◆ TO DO
Once you find the line below that has "égúti és daganatos", output it and every line after it exactly, stopping after the line that has "Boeken door St", with no pictures.

[[ DATA open ]]

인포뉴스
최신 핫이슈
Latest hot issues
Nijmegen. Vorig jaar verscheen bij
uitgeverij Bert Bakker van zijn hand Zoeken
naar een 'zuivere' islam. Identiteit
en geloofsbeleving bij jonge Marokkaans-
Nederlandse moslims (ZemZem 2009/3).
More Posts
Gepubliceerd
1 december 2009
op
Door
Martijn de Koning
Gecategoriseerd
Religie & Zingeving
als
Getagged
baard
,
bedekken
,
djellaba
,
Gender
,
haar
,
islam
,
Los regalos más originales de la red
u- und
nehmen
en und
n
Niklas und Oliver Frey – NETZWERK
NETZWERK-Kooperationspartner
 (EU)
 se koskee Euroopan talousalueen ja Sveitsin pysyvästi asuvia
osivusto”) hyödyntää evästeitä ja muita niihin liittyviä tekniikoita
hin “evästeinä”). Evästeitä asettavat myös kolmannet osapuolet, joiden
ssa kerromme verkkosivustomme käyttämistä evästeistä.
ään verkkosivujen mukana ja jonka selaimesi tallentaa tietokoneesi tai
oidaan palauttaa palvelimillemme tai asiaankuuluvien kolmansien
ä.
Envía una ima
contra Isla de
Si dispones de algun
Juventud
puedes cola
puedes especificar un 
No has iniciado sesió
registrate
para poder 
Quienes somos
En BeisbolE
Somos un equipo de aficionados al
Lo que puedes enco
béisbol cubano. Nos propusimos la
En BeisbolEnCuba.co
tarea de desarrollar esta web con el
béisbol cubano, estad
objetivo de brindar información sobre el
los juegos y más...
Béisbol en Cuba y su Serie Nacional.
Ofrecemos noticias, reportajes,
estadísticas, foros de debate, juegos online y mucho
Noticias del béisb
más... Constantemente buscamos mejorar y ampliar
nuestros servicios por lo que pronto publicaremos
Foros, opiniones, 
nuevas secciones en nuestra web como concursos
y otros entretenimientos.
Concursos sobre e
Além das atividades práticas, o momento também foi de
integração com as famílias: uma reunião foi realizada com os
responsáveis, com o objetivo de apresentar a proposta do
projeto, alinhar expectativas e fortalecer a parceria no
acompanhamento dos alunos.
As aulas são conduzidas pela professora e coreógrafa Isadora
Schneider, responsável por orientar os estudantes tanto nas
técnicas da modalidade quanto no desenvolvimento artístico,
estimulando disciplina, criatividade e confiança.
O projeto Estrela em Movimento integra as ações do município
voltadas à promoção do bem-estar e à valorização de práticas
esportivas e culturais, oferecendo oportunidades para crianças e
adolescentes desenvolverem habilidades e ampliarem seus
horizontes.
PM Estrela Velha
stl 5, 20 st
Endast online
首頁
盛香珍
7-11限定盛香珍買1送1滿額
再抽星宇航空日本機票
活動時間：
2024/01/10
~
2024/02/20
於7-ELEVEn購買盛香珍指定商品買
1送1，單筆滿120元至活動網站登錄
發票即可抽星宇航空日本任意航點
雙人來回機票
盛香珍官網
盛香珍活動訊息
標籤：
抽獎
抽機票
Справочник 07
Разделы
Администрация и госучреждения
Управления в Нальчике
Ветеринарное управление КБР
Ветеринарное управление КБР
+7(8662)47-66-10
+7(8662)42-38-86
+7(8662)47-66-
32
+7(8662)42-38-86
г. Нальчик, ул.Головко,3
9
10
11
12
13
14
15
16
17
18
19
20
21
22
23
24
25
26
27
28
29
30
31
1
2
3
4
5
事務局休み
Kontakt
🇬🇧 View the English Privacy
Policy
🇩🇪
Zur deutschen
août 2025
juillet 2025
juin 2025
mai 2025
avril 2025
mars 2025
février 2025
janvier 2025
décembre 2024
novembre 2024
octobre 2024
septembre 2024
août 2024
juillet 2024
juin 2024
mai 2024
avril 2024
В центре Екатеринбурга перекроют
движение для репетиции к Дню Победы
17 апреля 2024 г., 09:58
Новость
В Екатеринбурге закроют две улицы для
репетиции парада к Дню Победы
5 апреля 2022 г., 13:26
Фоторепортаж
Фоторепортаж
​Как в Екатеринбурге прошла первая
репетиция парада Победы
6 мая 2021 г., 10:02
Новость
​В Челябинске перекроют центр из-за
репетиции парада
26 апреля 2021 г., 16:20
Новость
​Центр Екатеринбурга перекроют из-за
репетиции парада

[[ DATA closed ]]
[[ DATA open ]]

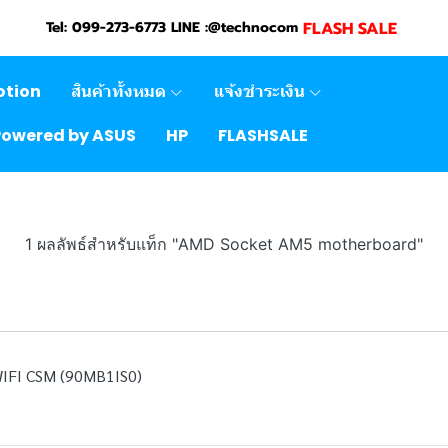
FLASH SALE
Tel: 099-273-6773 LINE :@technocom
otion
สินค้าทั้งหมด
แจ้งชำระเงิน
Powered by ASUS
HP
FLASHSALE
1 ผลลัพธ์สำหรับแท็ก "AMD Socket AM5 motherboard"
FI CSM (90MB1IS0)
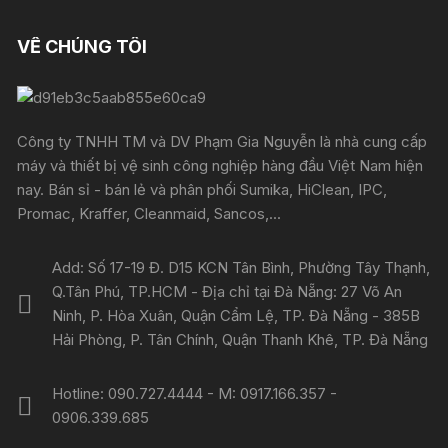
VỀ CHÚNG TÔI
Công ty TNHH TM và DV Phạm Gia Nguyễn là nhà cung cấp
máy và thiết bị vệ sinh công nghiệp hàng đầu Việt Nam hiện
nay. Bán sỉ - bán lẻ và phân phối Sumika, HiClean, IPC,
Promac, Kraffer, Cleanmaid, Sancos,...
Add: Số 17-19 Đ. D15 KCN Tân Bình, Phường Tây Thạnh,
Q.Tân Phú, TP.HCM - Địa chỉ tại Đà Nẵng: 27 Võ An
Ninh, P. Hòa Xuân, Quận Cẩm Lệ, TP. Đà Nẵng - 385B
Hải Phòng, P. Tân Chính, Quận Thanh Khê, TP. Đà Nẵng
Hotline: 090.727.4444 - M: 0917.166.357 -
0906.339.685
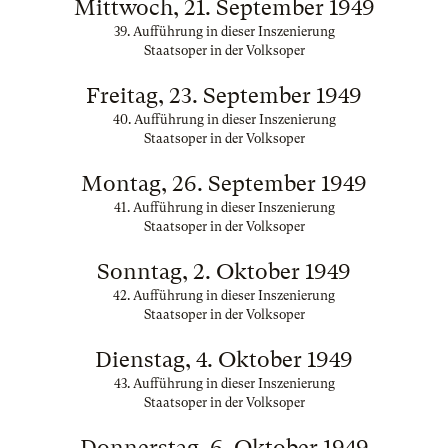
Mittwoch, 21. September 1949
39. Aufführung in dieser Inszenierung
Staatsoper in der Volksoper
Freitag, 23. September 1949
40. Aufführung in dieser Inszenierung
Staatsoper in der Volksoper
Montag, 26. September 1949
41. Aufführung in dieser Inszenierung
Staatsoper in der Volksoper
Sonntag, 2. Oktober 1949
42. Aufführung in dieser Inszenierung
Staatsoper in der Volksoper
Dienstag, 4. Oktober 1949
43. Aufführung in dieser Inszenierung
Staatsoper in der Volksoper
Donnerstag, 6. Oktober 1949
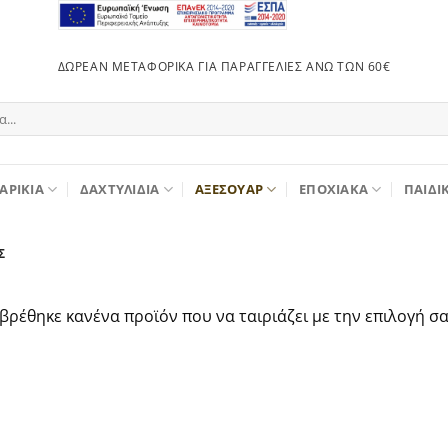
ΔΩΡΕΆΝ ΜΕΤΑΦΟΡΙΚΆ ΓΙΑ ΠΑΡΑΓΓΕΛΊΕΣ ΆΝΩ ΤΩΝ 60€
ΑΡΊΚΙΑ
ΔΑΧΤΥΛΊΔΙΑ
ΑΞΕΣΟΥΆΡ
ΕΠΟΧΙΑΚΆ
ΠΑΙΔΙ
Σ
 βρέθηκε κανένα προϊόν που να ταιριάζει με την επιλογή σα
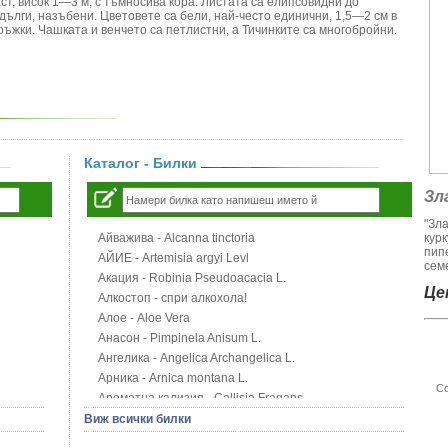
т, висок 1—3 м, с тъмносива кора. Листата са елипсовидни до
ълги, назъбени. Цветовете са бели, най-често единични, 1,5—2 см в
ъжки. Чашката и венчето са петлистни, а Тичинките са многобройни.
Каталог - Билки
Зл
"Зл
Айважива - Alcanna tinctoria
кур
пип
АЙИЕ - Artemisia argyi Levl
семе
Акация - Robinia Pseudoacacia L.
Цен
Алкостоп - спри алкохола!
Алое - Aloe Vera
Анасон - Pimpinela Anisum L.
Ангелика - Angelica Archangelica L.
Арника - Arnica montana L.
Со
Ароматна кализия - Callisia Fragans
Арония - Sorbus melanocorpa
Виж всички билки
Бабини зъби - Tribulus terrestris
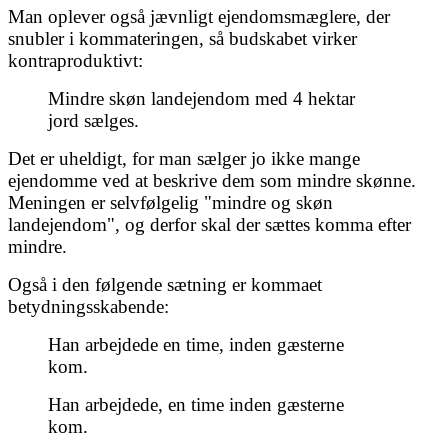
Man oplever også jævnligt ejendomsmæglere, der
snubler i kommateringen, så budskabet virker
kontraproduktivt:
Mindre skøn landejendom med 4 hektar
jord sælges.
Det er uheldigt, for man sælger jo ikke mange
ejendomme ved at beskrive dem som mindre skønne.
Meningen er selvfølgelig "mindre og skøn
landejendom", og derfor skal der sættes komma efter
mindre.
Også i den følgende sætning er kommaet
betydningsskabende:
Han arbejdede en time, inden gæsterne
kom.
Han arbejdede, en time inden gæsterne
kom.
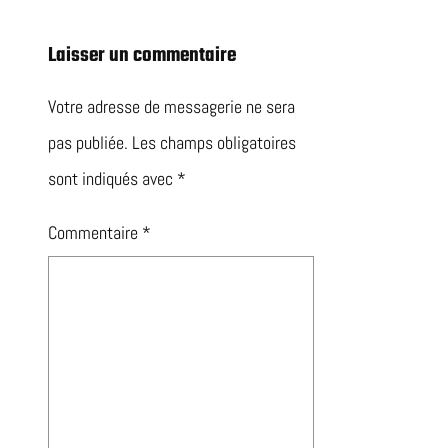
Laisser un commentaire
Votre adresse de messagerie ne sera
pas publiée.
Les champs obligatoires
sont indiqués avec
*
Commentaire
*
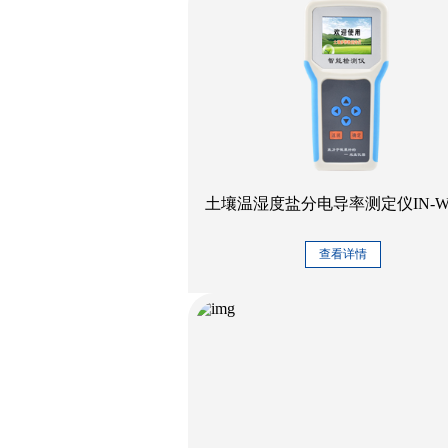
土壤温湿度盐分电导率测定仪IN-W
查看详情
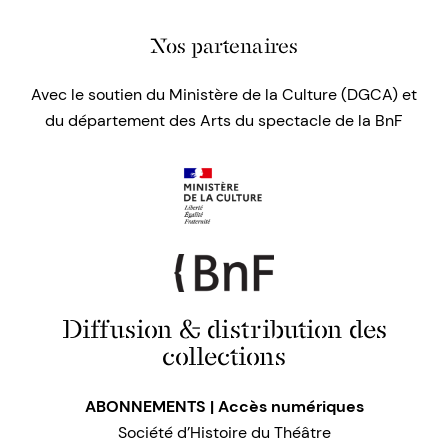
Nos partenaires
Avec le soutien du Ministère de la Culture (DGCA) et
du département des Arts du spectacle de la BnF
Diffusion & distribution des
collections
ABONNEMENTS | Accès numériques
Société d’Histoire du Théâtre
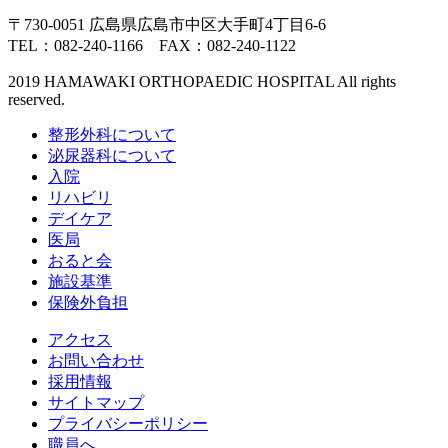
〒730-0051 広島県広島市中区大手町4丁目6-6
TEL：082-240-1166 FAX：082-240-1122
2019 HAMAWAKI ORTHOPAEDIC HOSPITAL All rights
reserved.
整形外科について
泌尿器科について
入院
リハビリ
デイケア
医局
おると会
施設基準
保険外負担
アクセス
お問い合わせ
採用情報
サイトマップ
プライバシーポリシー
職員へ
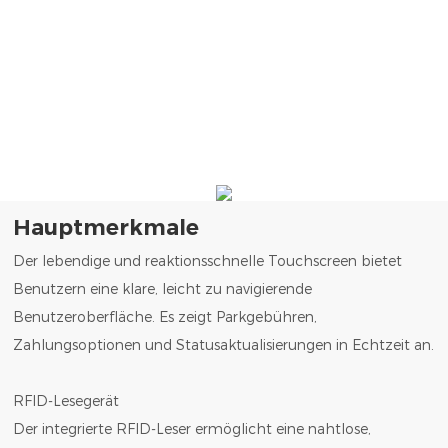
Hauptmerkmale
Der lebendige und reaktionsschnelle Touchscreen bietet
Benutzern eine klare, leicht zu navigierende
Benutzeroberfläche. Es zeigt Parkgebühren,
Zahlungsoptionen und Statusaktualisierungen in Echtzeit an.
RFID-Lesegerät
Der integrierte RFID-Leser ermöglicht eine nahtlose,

[[ DATA closed ]]
[[ DATA open ]]

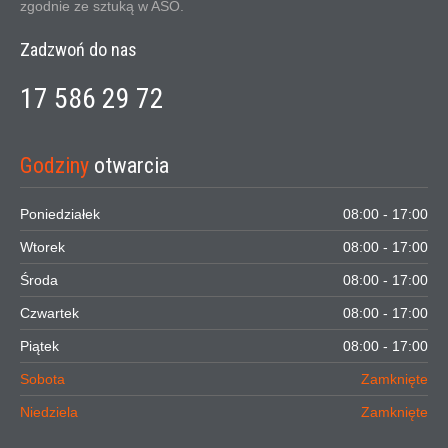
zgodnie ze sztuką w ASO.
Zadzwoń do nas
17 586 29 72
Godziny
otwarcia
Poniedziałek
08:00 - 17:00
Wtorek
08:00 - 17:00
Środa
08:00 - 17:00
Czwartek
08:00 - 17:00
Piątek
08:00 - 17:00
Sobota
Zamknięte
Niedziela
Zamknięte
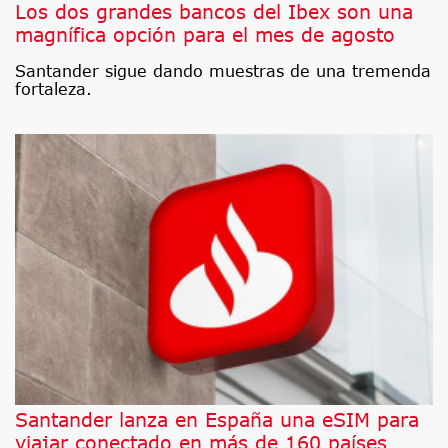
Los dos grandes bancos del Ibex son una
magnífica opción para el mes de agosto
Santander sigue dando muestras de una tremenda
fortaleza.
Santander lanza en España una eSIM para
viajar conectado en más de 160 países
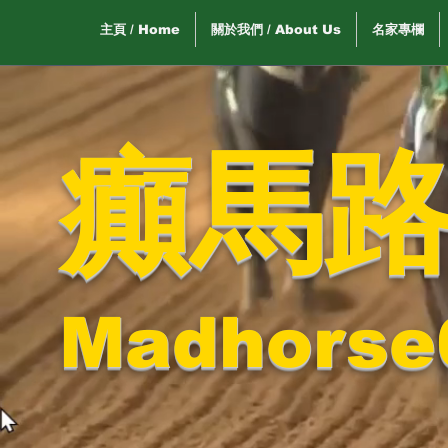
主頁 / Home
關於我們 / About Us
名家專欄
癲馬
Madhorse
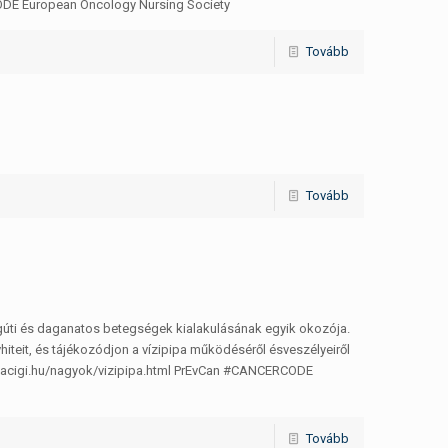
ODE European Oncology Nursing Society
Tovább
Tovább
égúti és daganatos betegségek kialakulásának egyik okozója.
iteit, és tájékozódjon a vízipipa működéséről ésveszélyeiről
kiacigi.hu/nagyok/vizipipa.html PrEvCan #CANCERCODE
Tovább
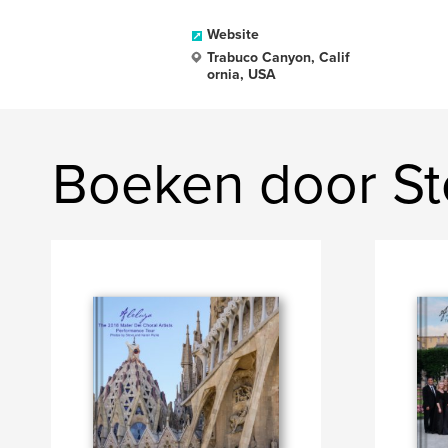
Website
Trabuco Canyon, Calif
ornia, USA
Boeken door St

[[ DATA closed ]]

◆ EXPECTED ANSWER
égúti és daganatos betegségek kialakulásának egyik okozója.
iteit, és tájékozódjon a vízipipa működéséről ésveszélyeiről
kiacigi.hu/nagyok/vizipipa.html PrEvCan #CANCERCODE
Tovább
Website
Trabuco Canyon, Calif
ornia, USA
Boeken door St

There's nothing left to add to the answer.